As the FDA notes on its website, “Additional resources will enable the Agency to reduce a current backlog of pending applications, cut the average time required to review generic drug applications for safety, and increase risk-based inspections.”
In October 2012, there was a backlog of 2,868 generic drugs awaiting approval, and the FDA said it would take a “first action” on 90 percent of these drugs by 2017. This summer, the agency met its goal a year early, but a first action isn’t an approval. Only 1,551 generics have been approved since the fees were initiated, and that includes some extras that weren’t considered part of the official backlog. So the agency has only approved about half of the backlogged generics that were awaiting approval in 2012.

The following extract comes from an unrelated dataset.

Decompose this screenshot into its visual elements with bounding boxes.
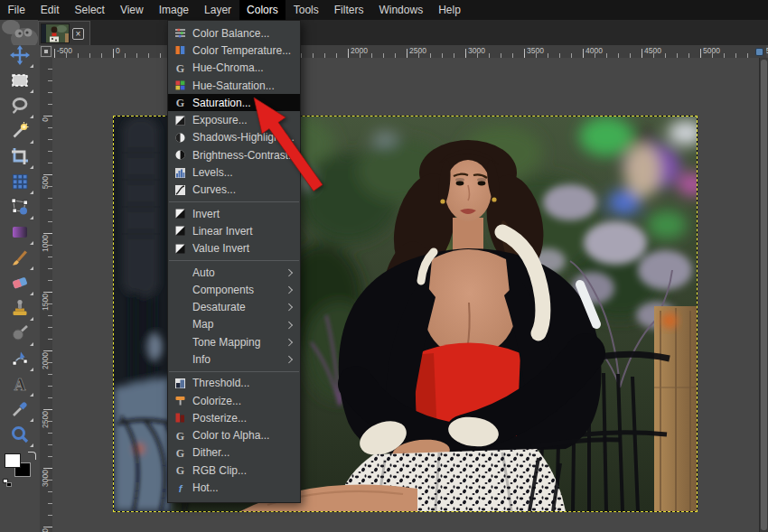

“Most applications from the backlog will need to come back to FDA for additional review due to deficiencies in the submissions, before approval is possible,” the agency said in a statement in responses to questions.
The GPhA argues that the agency has declared applications to be “of ‘poor quality’ because they don’t meet new, more recent standards updated while these applications sit in the backlog.”
The applications for generic drugs have continued to pile up even as the FDA approved a record number of generics in 2015 and again in the first seven months of 2016. The number of generic drug applications tripled from 2002 to 2012, according to January congressional testimony from Janet Woodcock, who directs the FDA’s Center for Drug Evaluation and Research.
Still, some observers are hopeful.
“I think that it is an optimistic picture overall … at the FDA, there’s been a lot of progress, and I think there is more to be made,” said Dr. Aaron Kesselheim, who leads a research program at Harvard Medical School and Brigham and Women’s Hospital. “This is not something that people should think has been solved at this point. It’s totally an ongoing process.”
KHN’s coverage of prescription drug development, costs and pricing is supported in part by the Laura and John Arnold Foundation.